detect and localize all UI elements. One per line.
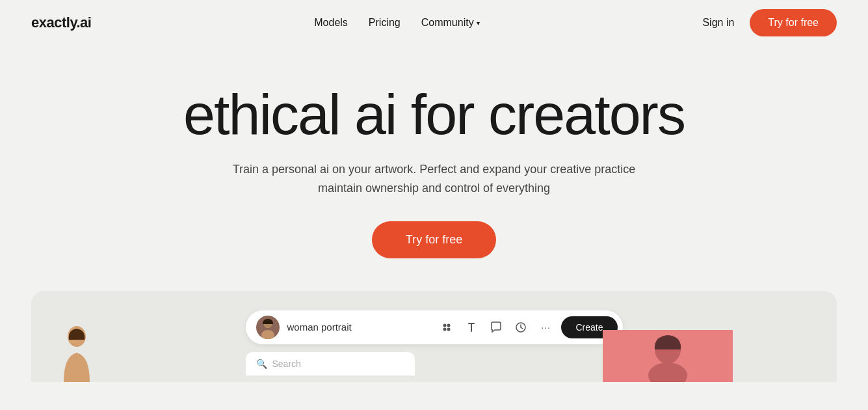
logo[interactable]: exactly.ai [31,14,91,31]
nav-link-community[interactable]: Community ▾ [421,17,480,29]
prompt-actions: ··· Create [438,316,617,338]
text-icon[interactable] [462,318,480,336]
chat-icon[interactable] [487,318,505,336]
hero-title: ethical ai for creators [183,85,685,144]
figure-silhouette [57,323,96,382]
search-bar-row: 🔍 Search [246,352,623,376]
search-placeholder: Search [272,359,301,369]
search-icon: 🔍 [256,359,267,369]
community-dropdown-icon: ▾ [477,20,480,27]
nav-link-pricing[interactable]: Pricing [369,17,401,28]
search-bar[interactable]: 🔍 Search [246,352,415,376]
svg-point-4 [443,323,447,327]
svg-point-6 [443,327,447,331]
try-free-button-hero[interactable]: Try for free [372,221,496,258]
image-preview [603,330,733,382]
prompt-bar: woman portrait [246,310,623,344]
grid-icon[interactable] [438,318,456,336]
sign-in-link[interactable]: Sign in [702,17,734,29]
svg-point-7 [447,327,451,331]
user-avatar [256,316,280,339]
clock-icon[interactable] [512,318,530,336]
navbar: exactly.ai Models Pricing Community ▾ Si… [0,0,868,46]
app-preview-section: woman portrait [31,291,837,382]
hero-subtitle: Train a personal ai on your artwork. Per… [233,160,636,198]
prompt-input[interactable]: woman portrait [287,321,430,333]
nav-link-models[interactable]: Models [314,17,348,28]
svg-point-5 [447,323,451,327]
hero-section: ethical ai for creators Train a personal… [0,46,868,291]
try-free-button-nav[interactable]: Try for free [750,9,837,36]
more-options-icon[interactable]: ··· [536,318,555,336]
------------------------------------------------
**Task objective:** Gather up, from the records above, each line where the word "woman" appears.

**Your solution:**
prompt-bar: woman portrait [246,310,623,344]
app-preview-section: woman portrait [31,291,837,382]
prompt-input[interactable]: woman portrait [287,321,430,333]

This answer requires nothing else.